Input data:
───
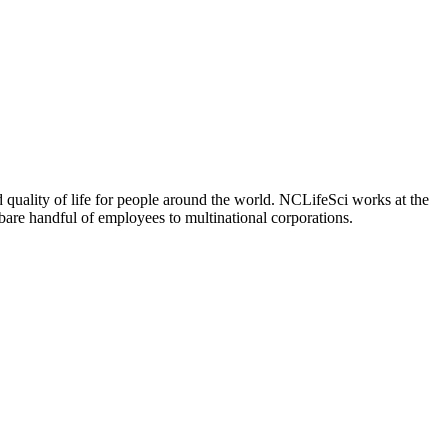
 quality of life for people around the world. NCLifeSci works at the
a bare handful of employees to multinational corporations.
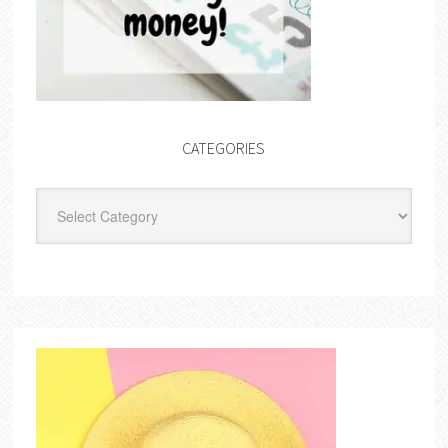
CATEGORIES
Categories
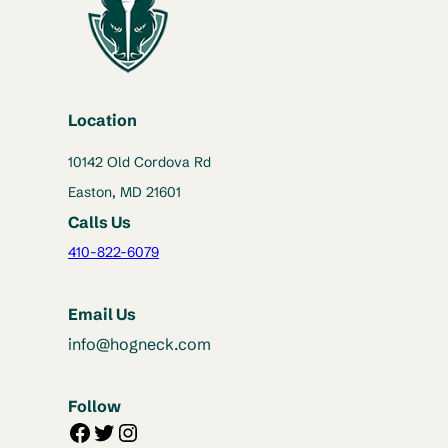
Location
10142 Old Cordova Rd
Easton, MD 21601
Calls Us
410-822-6079
Email Us
info@hogneck.com
Follow
Facebook
Twitter
Instagram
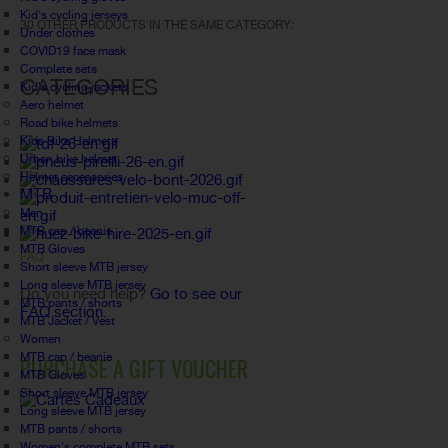
Kid's cycling jerseys
30 OTHER PRODUCTS IN THE SAME CATEGORY:
Under clothes
COVID19 face mask
Complete sets
CATEGORIES
Kid's cycling jackets
Aero helmet
Road bike helmets
Kids Bike Helmets
Urban bike helmet
Helmet accessories
MTB
Men
MTB cap / beanie
MTB Gloves
FAQ
Short sleeve MTB jersey
Long sleeve MTB jersey
Do you need help?
Go to see our
MTB pants / shorts
FAQ section.
MTB Jacket / Vest
Women
MTB cap / beanie
PURCHASE A GIFT VOUCHER
MTB Gloves
Short sleeve MTB jersey
Long sleeve MTB jersey
MTB pants / shorts
Women's complete MTB sets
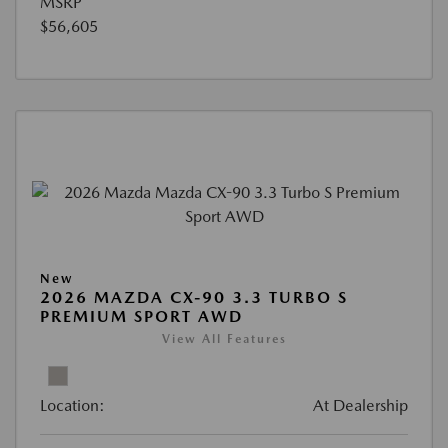
MSRP
$56,605
New
2026 MAZDA CX-90 3.3 TURBO S
PREMIUM SPORT AWD
View All Features
Location:
At Dealership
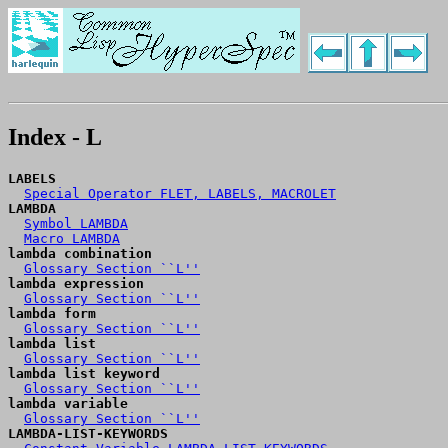
Index - L
LABELS
Special Operator FLET, LABELS, MACROLET
LAMBDA
Symbol LAMBDA
Macro LAMBDA
lambda combination
Glossary Section ``L''
lambda expression
Glossary Section ``L''
lambda form
Glossary Section ``L''
lambda list
Glossary Section ``L''
lambda list keyword
Glossary Section ``L''
lambda variable
Glossary Section ``L''
LAMBDA-LIST-KEYWORDS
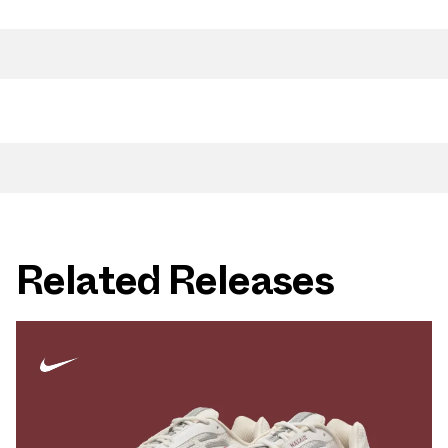
Related Releases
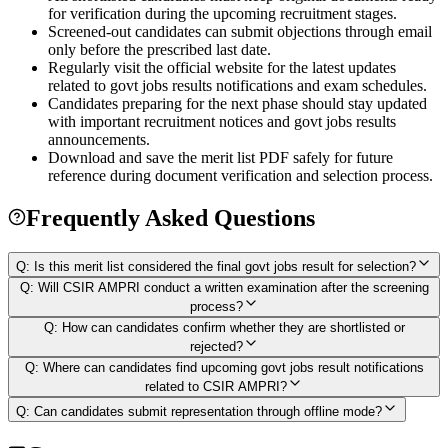
for verification during the upcoming recruitment stages.
Screened-out candidates can submit objections through email
only before the prescribed last date.
Regularly visit the official website for the latest updates
related to govt jobs results notifications and exam schedules.
Candidates preparing for the next phase should stay updated
with important recruitment notices and govt jobs results
announcements.
Download and save the merit list PDF safely for future
reference during document verification and selection process.
Frequently Asked Questions
Q:
Is this merit list considered the final govt jobs result for selection?
Q:
Will CSIR AMPRI conduct a written examination after the screening
process?
Q:
How can candidates confirm whether they are shortlisted or
rejected?
Q:
Where can candidates find upcoming govt jobs result notifications
related to CSIR AMPRI?
Q:
Can candidates submit representation through offline mode?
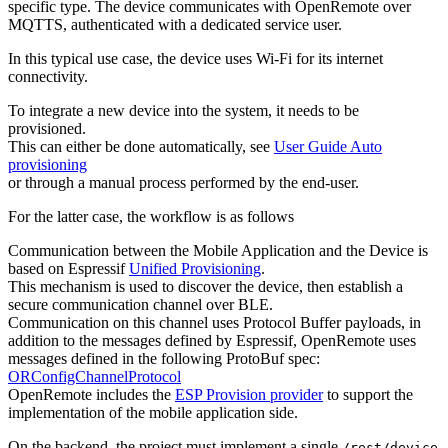
specific type. The device communicates with OpenRemote over
MQTTS, authenticated with a dedicated service user.
In this typical use case, the device uses Wi-Fi for its internet
connectivity.
To integrate a new device into the system, it needs to be
provisioned.
This can either be done automatically, see
User Guide Auto
provisioning
or through a manual process performed by the end-user.
For the latter case, the workflow is as follows
Communication between the Mobile Application and the Device is
based on Espressif
Unified Provisioning
.
This mechanism is used to discover the device, then establish a
secure communication channel over BLE.
Communication on this channel uses Protocol Buffer payloads, in
addition to the messages defined by Espressif, OpenRemote uses
messages defined in the following ProtoBuf spec:
ORConfigChannelProtocol
OpenRemote includes the
ESP Provision provider
to support the
implementation of the mobile application side.
On the backend, the project must implement a single
/rest/device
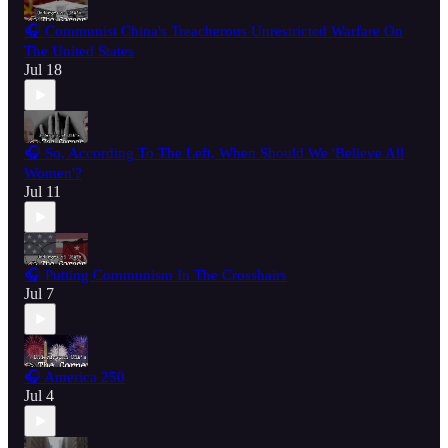
🎧 Communist China's Treacherous Unrestricted Warfare On
The United States
Jul 18
🎧 So, According To The Left, When Should We 'Believe All
Women'?
Jul 11
🎧 Putting Communism In The Crosshairs
Jul 7
🎧 America 250
Jul 4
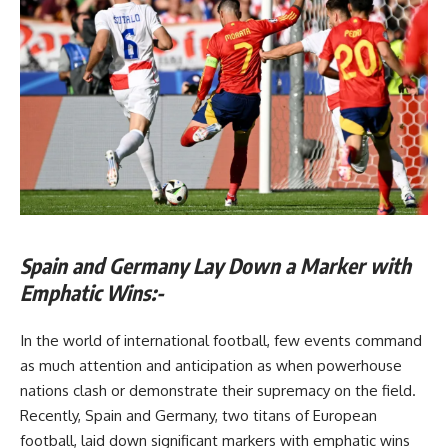
Spain and Germany Lay Down a Marker with
Emphatic Wins:-
In the world of international football, few events command
as much attention and anticipation as when powerhouse
nations clash or demonstrate their supremacy on the field.
Recently, Spain and Germany, two titans of European
football, laid down significant markers with emphatic wins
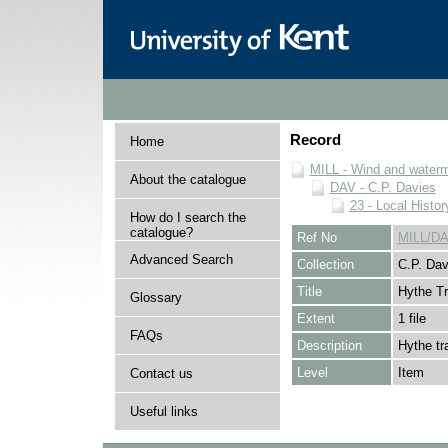
Record
Home
MILL - Wind and watermi
About the catalogue
DAV - C.P. Davies
23 - Local Histor
How do I search the
catalogue?
Ref No
MILL/DA
Advanced Search
Collection
C.P. Dav
Title
Hythe T
Glossary
Extent
1 file
FAQs
Description
Hythe tr
Level
Item
Contact us
Useful links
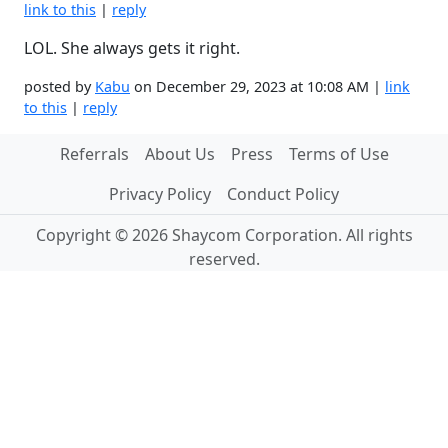
link to this
|
reply
LOL. She always gets it right.
posted by
Kabu
on December 29, 2023 at 10:08 AM |
link
to this
|
reply
Referrals
About Us
Press
Terms of Use
Privacy Policy
Conduct Policy
Copyright © 2026 Shaycom Corporation. All rights
reserved.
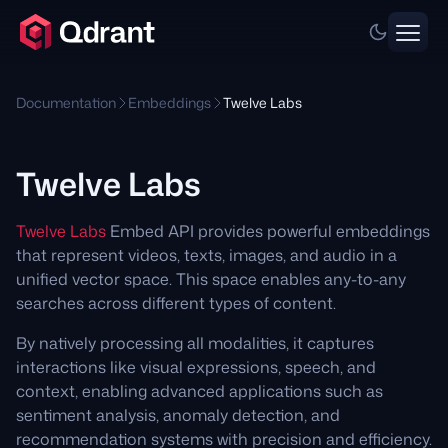
Documentation
Embeddings
Twelve Labs
Twelve Labs
Twelve Labs
Embed API provides powerful embeddings
that represent videos, texts, images, and audio in a
unified vector space. This space enables any-to-any
searches across different types of content.
By natively processing all modalities, it captures
interactions like visual expressions, speech, and
context, enabling advanced applications such as
sentiment analysis, anomaly detection, and
recommendation systems with precision and efficiency.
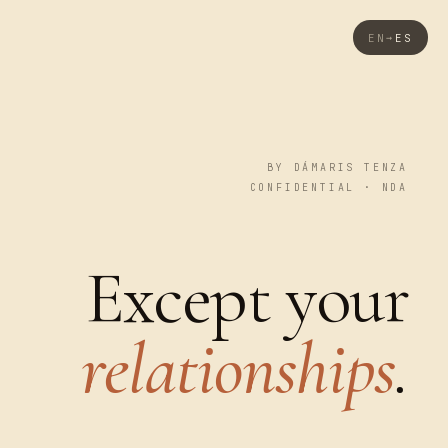
EN
ES
→
BY DÁMARIS TENZA
CONFIDENTIAL · NDA
Except your
relationships
.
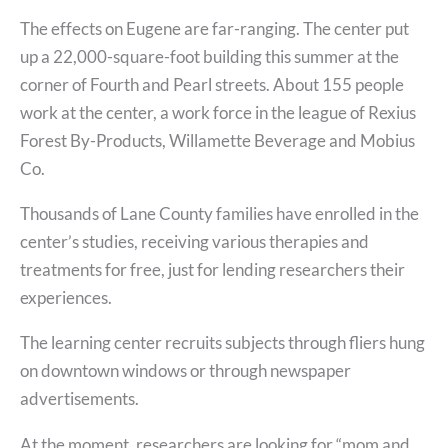
The effects on Eugene are far-ranging. The center put
up a 22,000-square-foot building this summer at the
corner of Fourth and Pearl streets. About 155 people
work at the center, a work force in the league of Rexius
Forest By-Products, Willamette Beverage and Mobius
Co.
Thousands of Lane County families have enrolled in the
center’s studies, receiving various therapies and
treatments for free, just for lending researchers their
experiences.
The learning center recruits subjects through fliers hung
on downtown windows or through newspaper
advertisements.
At the moment, researchers are looking for “mom and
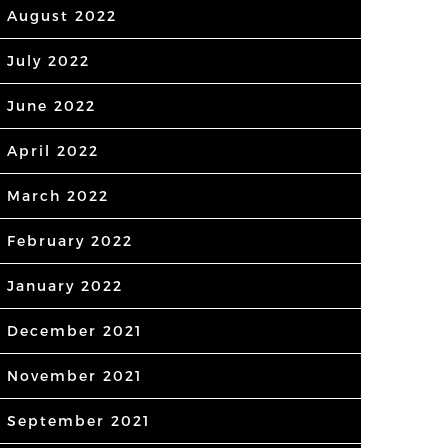
August 2022
July 2022
June 2022
April 2022
March 2022
February 2022
January 2022
December 2021
November 2021
September 2021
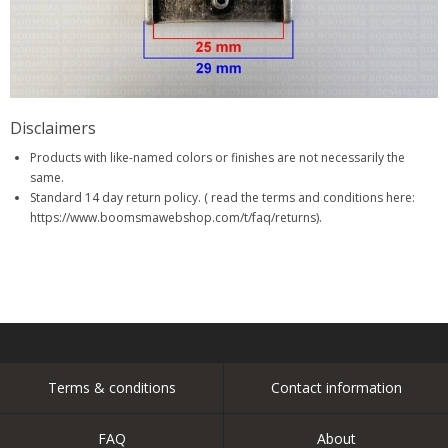
Disclaimers
Products with like-named colors or finishes are not necessarily the
same.
Standard 14 day return policy. ( read the terms and conditions here:
https://www.boomsmawebshop.com/t/faq/returns).
Terms & conditions
Contact information
FAQ
About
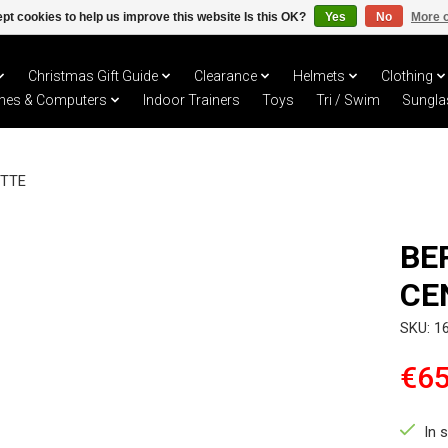
pt cookies to help us improve this website Is this OK?
Yes
No
More o
Christmas Gift Guide
Clearance
Helmets
Clothing
hes & Computers
Indoor Trainers
Toys
Tri / Swim
Sungla
ETTE
BE
CE
SKU: 1
€65
In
───
Task: From the material above, please return each line containing "like".

Task output:
interactions like visual expressions, speech, and
Products with like-named colors or finishes are not necessarily the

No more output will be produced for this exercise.